Mark Martinez: “Academic Libraries Have Much to Gain from Citizen Science”

From September 28 to 30, the annual conference of the Association of University Libraries and Documentation Managers and Managers (ADBU) Evaluation of the progress of open science in universities and university libraries. Assembly President Mark Martinezreturns to the sites it invokes.

What did you learn from these exchanges about open science?

You have evaluated the efforts that still need to be made moving forward. Sociologist Christine Muslin has replaced librarians in a system of powers, checks and balances in universities, which is the symbol of their management (between the general department of services, the presidency, department heads, etc.). Librarians’ efforts and convictions are not enough.

Physicist Jean-Sebastian Coe of the University of Amsterdam called for more activity.
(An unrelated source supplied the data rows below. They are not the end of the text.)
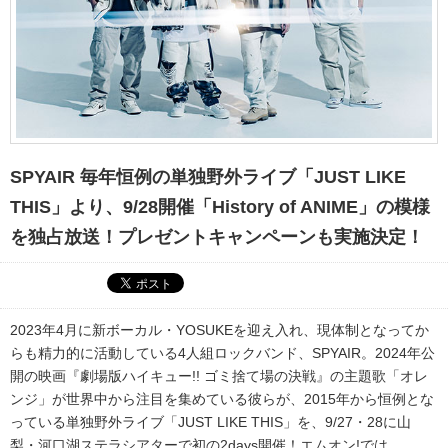
SPYAIR 毎年恒例の単独野外ライブ「JUST LIKE
THIS」より、9/28開催「History of ANIME」の模様
を独占放送！プレゼントキャンペーンも実施決定！
2023年4月に新ボーカル・YOSUKEを迎え入れ、現体制となってか
らも精力的に活動している4人組ロックバンド、SPYAIR。2024年公
開の映画『劇場版ハイキュー!! ゴミ捨て場の決戦』の主題歌「オレ
ンジ」が世界中から注目を集めている彼らが、2015年から恒例とな
っている単独野外ライブ「JUST LIKE THIS」を、9/27・28に山
梨・河口湖ステラシアターで初の2days開催！エムオン!では、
The activity of librarians is essential for the advancement of open science in all its dimensions on a daily basis and in the field: openness of publications and data, plans for managing research data, etc.

As for combat researchers, it is good and necessary. Even researchers who are able to invest in the university’s power structures are even better. They must be accompanied by people who are able to inject their ideas into decision-making bodies and understand the complexity of national systems, which we can moreover envy.

Can we be proud, as we heard at the conference, of France’s centralized open science policy?

We are envious and we are right in that as long as we see it from afar. It allows for national cohesion, unlike, for example, the German model, which is fragmented and complex, because political decisions in this area are made mainly at the state level. But we can usefully imitate our German partners in terms of the intensity of the long-term investments that politicians make in research and open science…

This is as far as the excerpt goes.